The ironic comment was a quote tweet of Elon Musk's own jab at the idea that the U.S. should do a better job of taxing billionaires. Musk said it was "basic math" that taxing billionaires alone wouldn't fix the national debt.

A year later and both Bitcoin and Musk are both suffering massive losses.

Can You Pay Me in Bitcoin?

As part of his push to bring Miami onto the Bitcoin bandwagon, Suarez floated the idea of paying City of Miami employees in Bitcoin, even offering to take his own paycheck in the cryptocurrency.

While any rational observer could've seen how bad an idea that was at the time, considering the inherently volatile nature of crypto, the past 12 months have given a perfect example. Lucky for municipal workers, that plan never got off the ground.

Also lucky for Suarez: he apparently didn't have that much faith in cryptocurrency either. This July, the mayor revealed in his financial disclosures that he only held about $11,000 in cryptocurrency by December of 2021, which doesn't seem like a big vote of confidence from a mayor who also had two investment properties worth a combined $700,000 at the time.

MiamiCoin ShmiamiCoin

In a September 2021 tweet, Suarez shared a clip from his spot on Fox Business touting the revolutionary idea behind "MiamiCoin," a municipal cryptocurrency meant to generate city funds when people "mine" or authenticate the coin. The idea was, in Suarez's words, that when people mined MiamiCoin, it would create benefits that "translate into a better quality of life for Miamians."

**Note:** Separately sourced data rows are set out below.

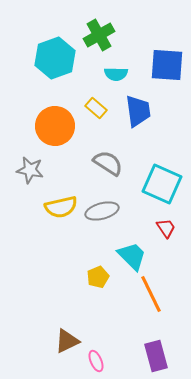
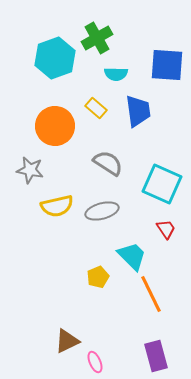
green cross: moved 2 px left, 3 px down
yellow semicircle: moved 4 px left, 1 px up
red trapezoid: moved 1 px down
pink ellipse: moved 1 px left, 1 px down
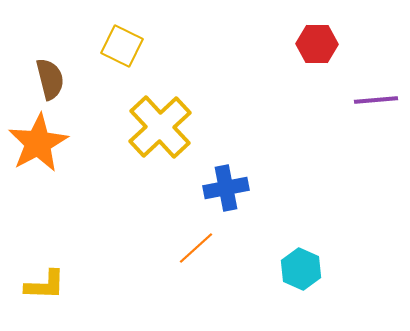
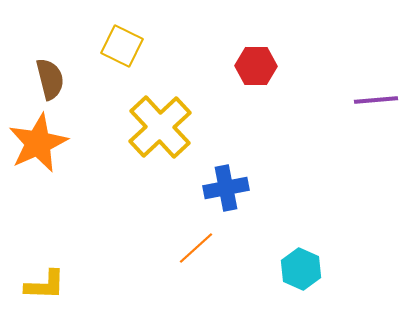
red hexagon: moved 61 px left, 22 px down
orange star: rotated 4 degrees clockwise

Though the creators of MiamiCoin, an outfit called Citycoin, donated over $5 million to the city last June, the price of the coin has since taken a steep dive.

According to cryptocurrency price tracker Coinbase, MiamiCoin currently sits at a whopping $0.000617 — a nigh infinitesimal fraction of a cent.

The currency has basically flatlined in the past six months, showing almost no signs of life and losing almost all of its value. Suarez's Twitter, meanwhile, has been mum about the currency since February.

Bonus: Miami Is Alive

We're feeling generous, partly because by the end of the week we might be richer than Bankman-Fried, so we'll throw in an extra tweet from the unfortunate crypto entrepreneur. This one comes from a June 2021 thread in which Bankman-Fried lamented pandemic shutdowns and how much of the world treated cryptocurrency companies poorly.

"The world made a choice for us: a choice to grind to a halt," SBF tweeted. "In most places, it's still mostly halted. But Miami is alive."

Yes, Miami is still alive. But FTX? Possibly not for long.